Importante ressaltar que, independentemente da corrente política, todos saíram perdendo com esse comportamento inaceitável. O governo sai enfraquecido para alcançar a aprovação da reforma da Previdência, os deputados presentes apresentaram um trágico e vergonhoso comportamento e a população, fica sem saber quais serão os rumos da reforma da Previdência e do país.
A tendência, agora, é que a reforma só sobreviva no Congresso se o governo aceitar que o texto da proposta atual seja retalhado. O presidente e vários líderes da Câmara, já demonstraram publicamente que diversas mudanças e emendas deverão ser encaminhadas nos próximos dias, sinalizando uma grande queda-de-braço com a equipe de Jair Bolsonaro. A falta de articulação da Proposta de Emenda à Constituição (PEC) 06/19 levará a implosão da reforma.
Os deputados inscritos na audiência não pouparam e nem respeitaram o ministro, que foi acusado de mentiroso, representante do mercado financeiro e de cruel por querer formar uma "legião de pobres" com a capitalização da Previdência. Já Guedes, conhecido pela sua personalidade forte, foi para um embate com ironias e ataques aos partidos de oposição ao governo. Um momento triste da nossa história recente. O ministro chegou a acusar que os números de capitalização do Chile divulgados pela mídia eram fake news e que “era caso de internação de quem não via a necessidade de reforma”.
Guedes, entre bate-bocas e confusões, passou o seu recado e afirmou que o atual sistema previdenciário “está condenado”. Porém, reconheceu que caberá ao Congresso definir os pontos que permanecerão na reforma da Previdência. E era exatamente nesses pontos, que o debate deveria ter se concentrado. Foram misturadas questões políticas e pessoais, que não agregaram em nada para um maior conhecimento do projeto e das propostas reais do Governo. Nenhum número ou dado foi apresentado ou discutido. Andou-se de lado em questões essenciais para o andamento de uma reforma mais justa, como as possibilidades da cobrança efetiva dos grandes devedores da Previdência.

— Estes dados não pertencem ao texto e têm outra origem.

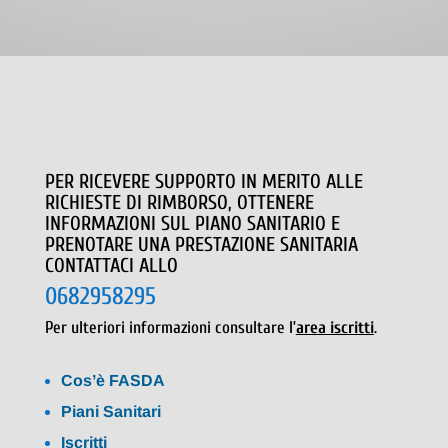
PER RICEVERE SUPPORTO IN MERITO ALLE
RICHIESTE DI RIMBORSO, OTTENERE
INFORMAZIONI SUL PIANO SANITARIO E
PRENOTARE UNA PRESTAZIONE SANITARIA
CONTATTACI ALLO
0682958295
Per ulteriori informazioni consultare l’
area iscritti
.
Cos’è FASDA
Piani Sanitari
Iscritti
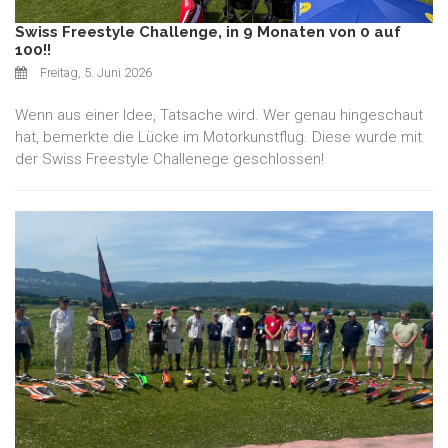
Swiss Freestyle Challenge, in 9 Monaten von 0 auf
100!!
Freitag, 5. Juni 2026
Wenn aus einer Idee, Tatsache wird. Wer genau hingeschaut
hat, bemerkte die Lücke im Motorkunstflug. Diese wurde mit
der Swiss Freestyle Challenege geschlossen!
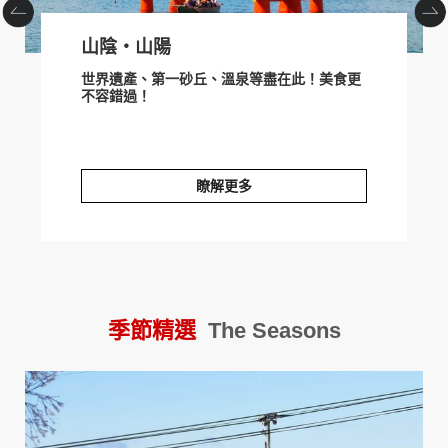
山陰‧山陽
世界遺產、第一砂丘、溫泉等盡在此！美食更
不容錯過！
瞭解更多
山陰‧山陽
季節精選
The Seasons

Ficou claro também que a capitalização, as mudanças no Benefício de Prestação Continuada (BPC) e a aposentadoria dos trabalhadores rurais aos 60 anos dificilmente prosperarão no Congresso. Outro ponto que também será fortemente combatido pelos parlamentares é a retirada da Constituição de vários dispositivos que hoje regem a Previdência Social, transferindo a regulamentação para lei complementar. A chamada desconstitucionalização da Previdência. Vale frisar que a desconstitucionalização fere cláusulas pétreas da Carta Maior, que prevê um sistema solidário e mais justo com contribuições de trabalhadores, empregadores e governo. Com a retirada desses temas do texto, estaremos mais perto da proposta de Temer, que não foi e nem seria aprovada meses atrás. A de Bolsonaro será?!
*Murilo Aith é advogado especialista em Direito Previdenciário e sócio do escritório Aith, Badari e Luchin Advogados.